Friday, December 7, 2012

your praises we sing


When I was a young boy – long, long ago – competition broke about between my brothers and me about this time of year.  Who did mom and dad love the most?  The answer would come under the tree on Christmas morning.  Of course, our parents would tell us they loved each of us exactly the same and that you couldn’t equate that love with the size, quantity, or desirability of the presents we each received, but we knew better.

It was only when I grew up, got married, and had my own small children – still a long, long time ago – that I found out my parents were right.  For I saw the same competition break out between Mary Kate and Joey, and while I faithfully repeated my parents’ reasoning, I’m sure they thought that I was just as dense as I thought my parents were.  Come to think of it, they probably still think I’m just that dense.

Our faith teaches us that we cannot equate gifts with love.  We also know that some people seem to be greatly talented, gifted far beyond normal folks like you and I.  Some people are gifted with plentiful wealth, countless friends, and perfect health – and others not so much.  Yet, God loves each of exactly the same, with infinite, unconditional, everlasting love. 

One person in history actually received a gift from God that had never been given before.  It was a most amazing gift, a gift which led to the salvation of everyone in this church, everyone in this country, everyone in the world.  That person, of course, was Mary.   What was her amazing gift?   Listening to today’s Gospel passage, we may think that her gift was getting to be the mother of Jesus, the mother of God.  But that wasn’t it at all.  That was her vocation, what God called her to be and to do.  It was the most important vocation – God never had called anyone to do this before and He will never call anyone to this vocation again.  It was such an important vocation, that God needed to give Mary an equally significant gift to help her accept His call.

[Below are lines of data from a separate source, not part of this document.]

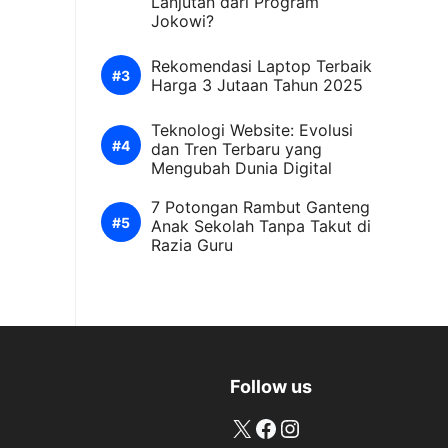
Lanjutan dari Program
Jokowi?
Rekomendasi Laptop Terbaik
Harga 3 Jutaan Tahun 2025
Teknologi Website: Evolusi
dan Tren Terbaru yang
Mengubah Dunia Digital
7 Potongan Rambut Ganteng
Anak Sekolah Tanpa Takut di
Razia Guru
Follow us
X
Facebook
Instagram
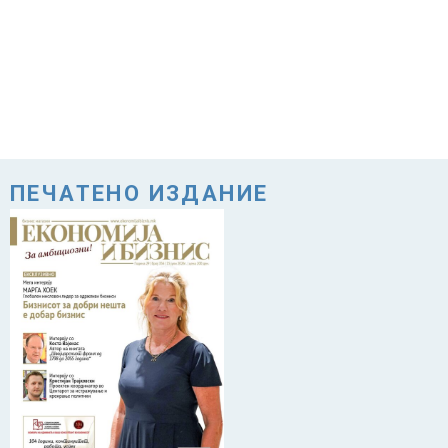
ПЕЧАТЕНО ИЗДАНИЕ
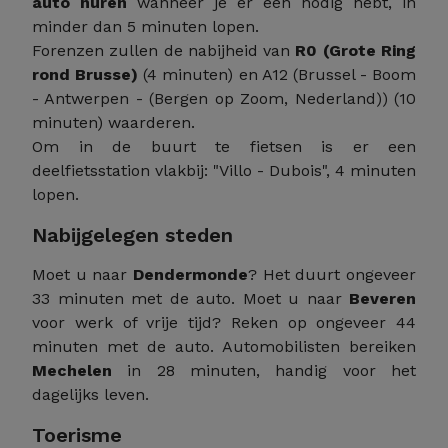
auto huren
wanneer je er een nodig hebt, in
minder dan 5 minuten lopen.
Forenzen zullen de nabijheid van
R0 (Grote Ring
rond Brusse)
(4 minuten) en A12 (Brussel - Boom
- Antwerpen - (Bergen op Zoom, Nederland)) (10
minuten) waarderen.
Om in de buurt te fietsen is er een
deelfietsstation vlakbij: "Villo - Dubois", 4 minuten
lopen.
Nabijgelegen steden
Moet u naar
Dendermonde
? Het duurt ongeveer
33 minuten met de auto. Moet u naar
Beveren
voor werk of vrije tijd? Reken op ongeveer 44
minuten met de auto. Automobilisten bereiken
Mechelen
in 28 minuten, handig voor het
dagelijks leven.
Toerisme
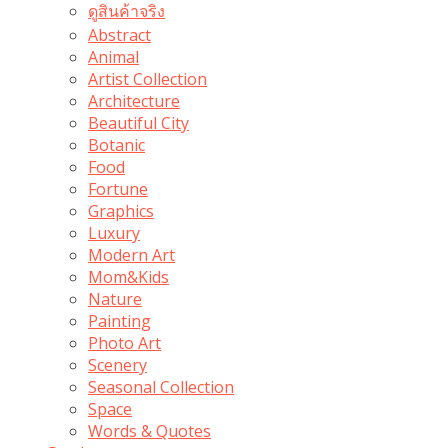
ดูสินค้าจริง
Abstract
Animal
Artist Collection
Architecture
Beautiful City
Botanic
Food
Fortune
Graphics
Luxury
Modern Art
Mom&Kids
Nature
Painting
Photo Art
Scenery
Seasonal Collection
Space
Words & Quotes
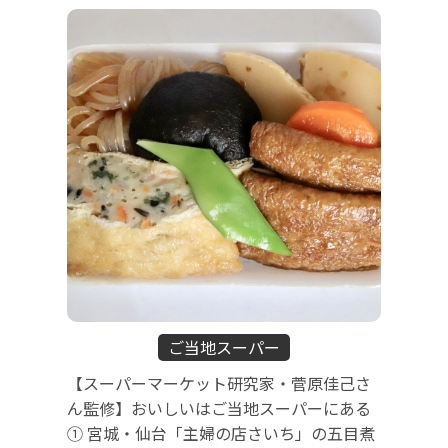
ご当地スーパー
【スーパーマーケット研究家・菅原佳己さ
ん監修】おいしいはご当地スーパーにある
① 宮城・仙台「主婦の店さいち」の五目煮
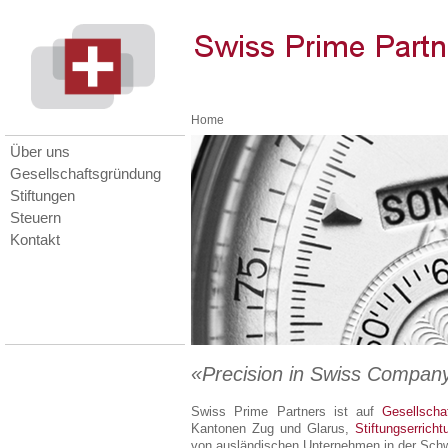
Home
Über uns
Gesellschaftsgründung
Stiftungen
Steuern
Kontakt
«Precision in Swiss Compan
Swiss Prime Partners ist auf
Gesellscha
Kantonen Zug und Glarus,
Stiftungserrich
von ausländischen Unternehmen in der Schwe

The angel Gabriel gives us a clue when he says, “Hail Mary, full of grace.”  Our church understands this salutation to mean that Mary, at the time of the angel’s visit and for all her life, from her very conception in the womb of St. Anne, was filled with God’s grace, unstained by sin, even unstained by original sin, that predilection to turn away from God that bedevils each of us.

God’s great gift to Mary was given not because he loved her more than any of us; it came precisely because he loved each of us so much he would send His son to become one of us, to accept death for each one of us, to save each one of us.  Filled with God’s graces from the moment she was conceived, Mary had the strength to say yes to God, to accept a vocation which seemed to make no sense at all – a powerless peasant girl in a dusty backwater of the world who God had chosen to bear His son – how silly was that.  She accepted a vocation which exposed her to great danger, for an unmarried, pregnant girl in Mary’s world would be stoned to death as soon as her pregnancy became known.  She accepted a vocation which would cause her great pain, to see her only son arrested, tortured, and brutally killed, while the crowds mercilessly jeered and mocked his suffering and death.  What more pain could any parent endure?

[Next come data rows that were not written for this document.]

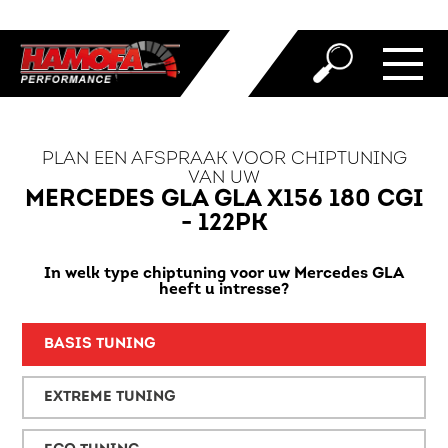
PLAN EEN AFSPRAAK VOOR CHIPTUNING
VAN UW
MERCEDES GLA GLA X156 180 CGI
- 122PK
In welk type chiptuning voor uw Mercedes GLA
heeft u intresse?
BASIS TUNING
EXTREME TUNING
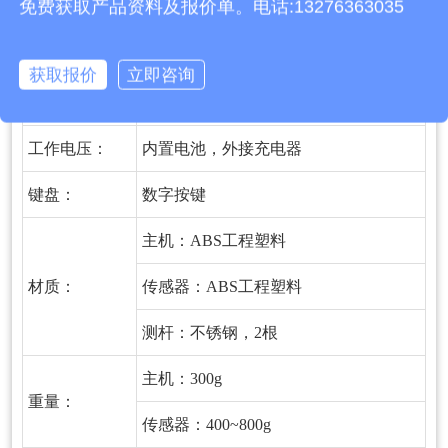
免费获取产品资料及报价单。电话:13276363035
U盘导出数据，板载FLASH对测量数据
输出、存储
生成EXCEL文件自动存储，最大存储数
获取报价
立即咨询
量5000条。
工作电压：
内置电池，外接充电器
键盘：
数字按键
主机：ABS工程塑料
材质：
传感器：ABS工程塑料
测杆：不锈钢，2根
主机：300g
重量：
传感器：400~800g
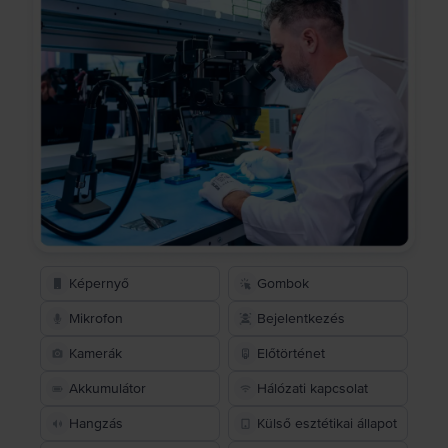
Képernyő
Gombok
Mikrofon
Bejelentkezés
Kamerák
Előtörténet
Akkumulátor
Hálózati kapcsolat
Hangzás
Külső esztétikai állapot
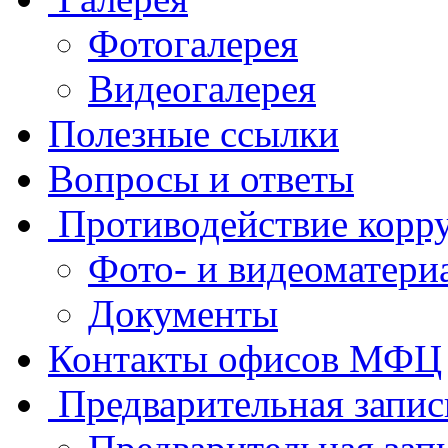
Фотогалерея
Видеогалерея
Полезные ссылки
Вопросы и ответы
Противодействие корр
Фото- и видеоматери
Документы
Контакты офисов МФЦ
Предварительная запис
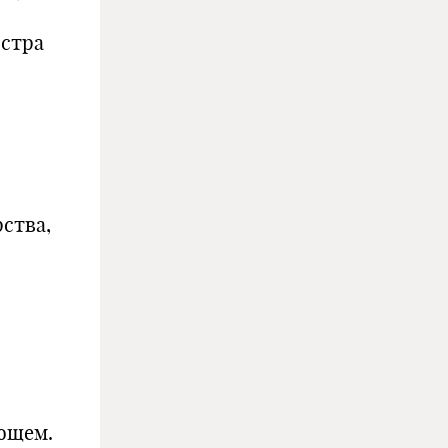
истра
ства,
ющем.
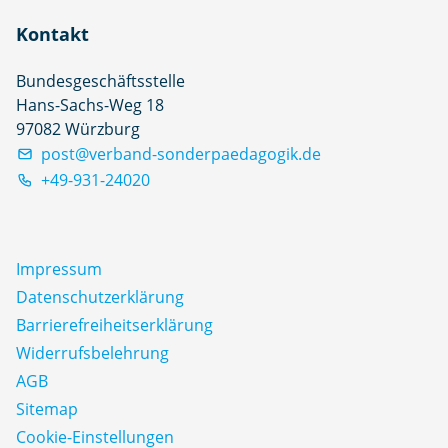
Kontakt
Bundesgeschäftsstelle
Hans-Sachs-Weg 18
97082 Würzburg
post@verband-sonderpaedagogik.de
+49-931-24020
Impressum
Datenschutz­erklärung
Barrierefreiheitserklärung
Widerrufsbelehrung
AGB
Sitemap
Cookie-Einstellungen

This was a big request for God to make of her.  Could she have said no?  Certainly she had the free will to do so, but by eliminating the weakness caused by original sin, God empowered Mary to say yes and she answered His call.  The rest, as they say, is history.

But this theology doesn’t just end in history.  Just as Mary was called to a vocation particular to her, God has called every single person in this church to a particular vocation.  And just as God gave Mary the gift necessary to fulfill her vocation, he has given each and every one of us the gifts necessary to fulfill our own particular vocation. 

Figure out what gifts God has given to you, and you may gain some insights into what God has called you to do.  Figure out what God has called you to do, and you discover the gifts that he has given you to live your vocation.  But how do any of us figure out God’s call for us or the gifts we have to live out that call?

The short answer: prayer.  How can we possibly know what God has in store for us if we don’t listen to him?  But sometimes God speaks to us through his messengers.  Mary heard from the angel Gabriel.  We often are surprised when others see talents in us we never realized we had.

Listen to people who know God, listen to people who live close to God.  Most especially, listen to the one who lived closer to God than anyone else in history.  Listen to Mary, full of grace.  For Mary’s vocation continues today.  As she cooperated with God to bring Jesus into our world two thousand years ago, she continues connecting us to Jesus today.  She can help you discover what will make you truly happy, being the person that God has called you to be, the person that Jesus has saved you to be, the person that the Spirit has gifted you to be.

And the rest, as they say, is joy and peace.